### [TASK ITEM]
Exclude pictures and give again exactly the lines of the listing, beginning with its first line and ending with the one that contains "Profitez de".

——————————

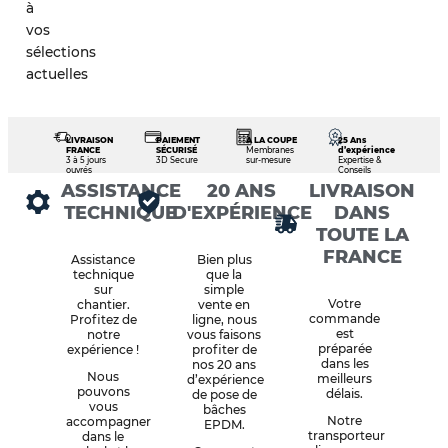
à
vos
sélections
actuelles
LIVRAISON
PAIEMENT
À LA COUPE
25 Ans
FRANCE
SÉCURISÉ
Membranes
d’expérience
3 à 5 jours
3D Secure
sur-mesure
Expertise &
ouvrés
Conseils
ASSISTANCE
20 ANS
LIVRAISON
TECHNIQUE
D'EXPÉRIENCE
DANS
TOUTE LA
FRANCE
Assistance
Bien plus
technique
que la
sur
simple
Votre
chantier.
vente en
commande
Profitez de
ligne, nous
est
notre
vous faisons
préparée
expérience !
profiter de
dans les
nos 20 ans
Nous
meilleurs
d’expérience
pouvons
délais.
de pose de
vous
bâches
Notre
accompagner
EPDM.
transporteur
dans le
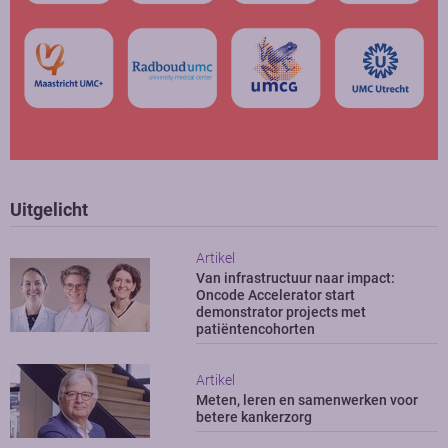
Uitgelicht
Artikel
Van infrastructuur naar impact:
Oncode Accelerator start
demonstrator projects met
patiëntencohorten
Artikel
Meten, leren en samenwerken voor
betere kankerzorg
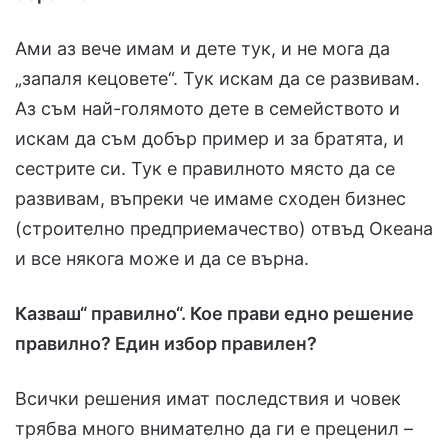
Ами аз вече имам и дете тук, и не мога да
„запаля кецовете“. Тук искам да се развивам.
Аз съм най-голямото дете в семейството и
искам да съм добър пример и за братята, и
сестрите си. Тук е правилното място да се
развивам, въпреки че имаме сходен бизнес
(строително предприемачество) отвъд Океана
и все някога може и да се върна.
Казваш“ правилно“. Кое прави едно решение
правилно? Един избор правилен?
Всички решения имат последствия и човек
трябва много внимателно да ги е преценил –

——————————

### [TASK RESULT]
à
vos
sélections
actuelles
LIVRAISON
PAIEMENT
À LA COUPE
25 Ans
FRANCE
SÉCURISÉ
Membranes
d’expérience
3 à 5 jours
3D Secure
sur-mesure
Expertise &
ouvrés
Conseils
ASSISTANCE
20 ANS
LIVRAISON
TECHNIQUE
D'EXPÉRIENCE
DANS
TOUTE LA
FRANCE
Assistance
Bien plus
technique
que la
sur
simple
Votre
chantier.
vente en
commande
Profitez de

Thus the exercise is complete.